(Saved data entries)

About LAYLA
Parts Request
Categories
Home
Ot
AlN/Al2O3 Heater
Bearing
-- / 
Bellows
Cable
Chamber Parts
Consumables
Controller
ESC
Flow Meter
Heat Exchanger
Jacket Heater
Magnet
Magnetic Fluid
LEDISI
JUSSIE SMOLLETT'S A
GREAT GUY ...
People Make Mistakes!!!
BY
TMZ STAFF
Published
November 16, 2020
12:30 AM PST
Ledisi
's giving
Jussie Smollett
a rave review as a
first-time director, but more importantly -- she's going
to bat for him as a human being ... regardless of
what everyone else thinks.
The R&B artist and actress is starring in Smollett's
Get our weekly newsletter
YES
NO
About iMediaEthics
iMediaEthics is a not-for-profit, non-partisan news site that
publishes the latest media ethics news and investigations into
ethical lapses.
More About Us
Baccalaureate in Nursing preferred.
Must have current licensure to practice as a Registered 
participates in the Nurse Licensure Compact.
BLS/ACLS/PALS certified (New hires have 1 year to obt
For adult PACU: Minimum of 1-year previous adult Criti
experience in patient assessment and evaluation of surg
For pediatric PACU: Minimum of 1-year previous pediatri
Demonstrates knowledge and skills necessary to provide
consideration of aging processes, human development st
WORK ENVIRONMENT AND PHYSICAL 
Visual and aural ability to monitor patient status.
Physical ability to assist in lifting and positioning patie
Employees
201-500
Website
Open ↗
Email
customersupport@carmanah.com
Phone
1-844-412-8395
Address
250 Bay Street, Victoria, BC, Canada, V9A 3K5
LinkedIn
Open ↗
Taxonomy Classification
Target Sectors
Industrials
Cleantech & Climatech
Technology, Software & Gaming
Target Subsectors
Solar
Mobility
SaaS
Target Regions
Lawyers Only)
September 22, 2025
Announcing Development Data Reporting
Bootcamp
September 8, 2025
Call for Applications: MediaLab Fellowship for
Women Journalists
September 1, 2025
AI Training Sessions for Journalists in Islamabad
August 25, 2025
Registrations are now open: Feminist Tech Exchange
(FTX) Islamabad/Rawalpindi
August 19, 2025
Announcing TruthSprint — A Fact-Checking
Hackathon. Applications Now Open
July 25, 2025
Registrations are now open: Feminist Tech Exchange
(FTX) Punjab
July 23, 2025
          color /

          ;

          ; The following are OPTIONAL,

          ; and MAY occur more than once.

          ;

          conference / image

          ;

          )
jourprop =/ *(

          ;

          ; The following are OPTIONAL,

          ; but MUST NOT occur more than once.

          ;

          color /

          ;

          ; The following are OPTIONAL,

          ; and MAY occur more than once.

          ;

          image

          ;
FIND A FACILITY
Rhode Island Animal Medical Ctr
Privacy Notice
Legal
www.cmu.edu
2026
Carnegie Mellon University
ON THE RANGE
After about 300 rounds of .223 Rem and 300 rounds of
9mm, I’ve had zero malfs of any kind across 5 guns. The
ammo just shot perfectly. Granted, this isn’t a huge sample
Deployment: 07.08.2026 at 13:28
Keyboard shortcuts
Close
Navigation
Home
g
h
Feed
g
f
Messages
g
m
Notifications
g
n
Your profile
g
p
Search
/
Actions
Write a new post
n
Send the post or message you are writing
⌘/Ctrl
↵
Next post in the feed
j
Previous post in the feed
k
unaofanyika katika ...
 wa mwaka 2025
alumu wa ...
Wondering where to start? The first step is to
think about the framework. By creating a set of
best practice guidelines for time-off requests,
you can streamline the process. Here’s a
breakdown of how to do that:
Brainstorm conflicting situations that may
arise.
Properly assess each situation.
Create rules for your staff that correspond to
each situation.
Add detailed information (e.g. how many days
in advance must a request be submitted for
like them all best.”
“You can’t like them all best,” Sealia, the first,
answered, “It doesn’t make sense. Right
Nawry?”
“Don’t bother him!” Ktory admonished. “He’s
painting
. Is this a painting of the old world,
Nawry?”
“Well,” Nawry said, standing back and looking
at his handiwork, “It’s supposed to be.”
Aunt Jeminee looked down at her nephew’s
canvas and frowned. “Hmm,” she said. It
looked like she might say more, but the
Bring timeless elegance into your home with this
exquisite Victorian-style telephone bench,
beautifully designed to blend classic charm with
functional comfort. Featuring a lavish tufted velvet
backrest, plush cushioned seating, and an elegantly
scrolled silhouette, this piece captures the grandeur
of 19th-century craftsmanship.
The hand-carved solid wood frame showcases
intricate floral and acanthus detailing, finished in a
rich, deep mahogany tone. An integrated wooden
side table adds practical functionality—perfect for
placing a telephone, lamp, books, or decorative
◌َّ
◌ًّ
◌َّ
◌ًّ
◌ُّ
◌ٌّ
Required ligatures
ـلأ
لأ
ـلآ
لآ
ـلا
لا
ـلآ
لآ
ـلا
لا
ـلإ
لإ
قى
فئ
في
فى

▸ THE PROBLEM: Starting at the first line of the data above, please restate word for word every line up to and including the one that holds "More About Us", and add nothing else.

▸ SOLVED EXERCISE:
About LAYLA
Parts Request
Categories
Home
Ot
AlN/Al2O3 Heater
Bearing
-- / 
Bellows
Cable
Chamber Parts
Consumables
Controller
ESC
Flow Meter
Heat Exchanger
Jacket Heater
Magnet
Magnetic Fluid
LEDISI
JUSSIE SMOLLETT'S A
GREAT GUY ...
People Make Mistakes!!!
BY
TMZ STAFF
Published
November 16, 2020
12:30 AM PST
Ledisi
's giving
Jussie Smollett
a rave review as a
first-time director, but more importantly -- she's going
to bat for him as a human being ... regardless of
what everyone else thinks.
The R&B artist and actress is starring in Smollett's
Get our weekly newsletter
YES
NO
About iMediaEthics
iMediaEthics is a not-for-profit, non-partisan news site that
publishes the latest media ethics news and investigations into
ethical lapses.
More About Us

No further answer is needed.